With less than a month before the Nov. 6 election, Romney and President Barack Obama are essentially tied in the polls. Obama had been gaining momentum until his first debate with Romney last week, which the Republican was widely considered to have dominated.

Vice-President Joe Biden and Republican Paul Ryan tried to shake things loose in a combative give-and-take on Thursday night, during which they clashed on matters ranging from foreign policy to healthcare and the economy.

Romney’s argument Friday centred on a dispute over security at the U.S. Consulate in Benghazi, Libya, that was overrun by terrorists who killed the U.S. ambassador and three other Americans last month.

Vice-President Joe Biden said during Thursday night’s debate that “we weren’t told” of an official request for more security at the diplomatic post before the attack occurred.

In fact, a State Department official testified before Congress on Wednesday that she had refused requests for more security in Benghazi because the department wanted to train Libyans for the task. Another U.S. official testified he had argued unsuccessfully for more security for weeks.

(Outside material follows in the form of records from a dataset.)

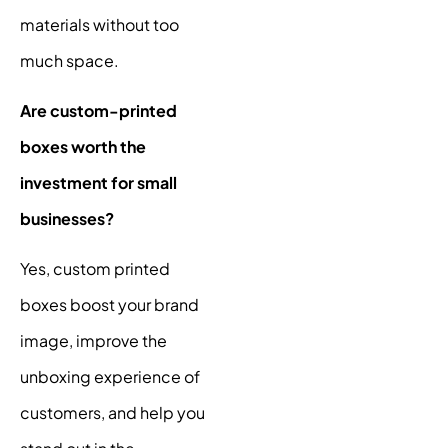
materials without too
much space.
Are custom-printed
boxes worth the
investment for small
businesses?
Yes, custom printed
boxes boost your brand
image, improve the
unboxing experience of
customers, and help you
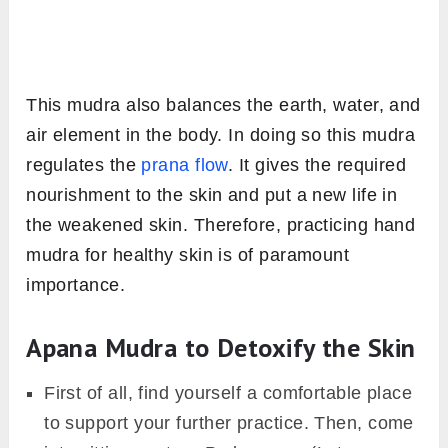
This mudra also balances the earth, water, and
air element in the body. In doing so this mudra
regulates the
prana flow
. It gives the required
nourishment to the skin and put a new life in
the weakened skin. Therefore, practicing hand
mudra for healthy skin is of paramount
importance.
Apana Mudra to Detoxify the Skin
First of all, find yourself a comfortable place
to support your further practice. Then, come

“The vice-president directly contradicted the sworn testimony of State Department officials,” Romney said, eager to stoke a controversy that has flared periodically since the attack on Sept. 11 “… American citizens have a right to know just what’s going on. And we’re going to find out.”

Obama had no campaign appearances during the day, leaving it to White House press secretary Jay Carney to defend Biden’s assertion. The spokesman rejected Romney’s claim of a contradiction. Biden “was speaking directly for himself and for the president. He meant the White House,” Carney said.

With his accusation, Romney once again pushed foreign policy to the forefront of a campaign dominated for more than a year by the economy, which has been painfully slow to recover from the worst recession in more than a half century.

The Republican challenger was campaigning in Virginia and then in Ohio — two states that are key in this election.

The U.S. president is not chosen according to the national popular vote but in state-by-state contests. That gives enormous importance to states such as Virginia and Ohio that are not locked in behind one or the other candidate. Ohio is perhaps the most important, a state that no Republican has lost but gone on to win the White House.

Biden was in Wisconsin, Ryan’s home state and one where polls give Obama a narrow lead. He did not mention Libya. Instead, he mocked Ryan for having said on Thursday night that a House budget proposal that he authored would not lead to drastic spending cuts in government healthcare for the elderly, education and other areas.

“Congressman Ryan saying his budget does not have spending cuts is like Gov. Romney standing in an unemployment line and saying, ‘I didn’t outsource you job, I offshored it,” he said, referring to a distinction Republicans sought to draw earlier in the campaign.

More than a week after Romney and Obama’s first debate, officials in both parties describe a race that has largely returned to the competitive situation in effect last summer, before the national political conventions and the emergence of a videotape in which Romney spoke dismissively of nearly half the country propelled the president to significant gains in the polls.

Now, many of the same surveys show a very tight race nationally and in most of the competitive states, although the president holds a small lead in public and private surveys in Ohio and Wisconsin.

Still struggling to blunt or reverse Romney’s rise in the polls, Obama’s campaign launched two new ads in several of the contested states.

The controversy over Libya flared as both Romney and Obama looked ahead to their second debate, set for next Tuesday in Hempstead, New York.

After being accused by some Democrats of failing to prepare adequately for last week’s encounter, Obama arranged for several days of rehearsals in Williamsburg, Virginia.

Romney was flying home to Massachusetts on Saturday so he, too, could get ready for an event likely to be watched by a television audience measured in the tens of millions.

The two men will hold their third and final debate on Oct. 22 in Boca Raton, Florida.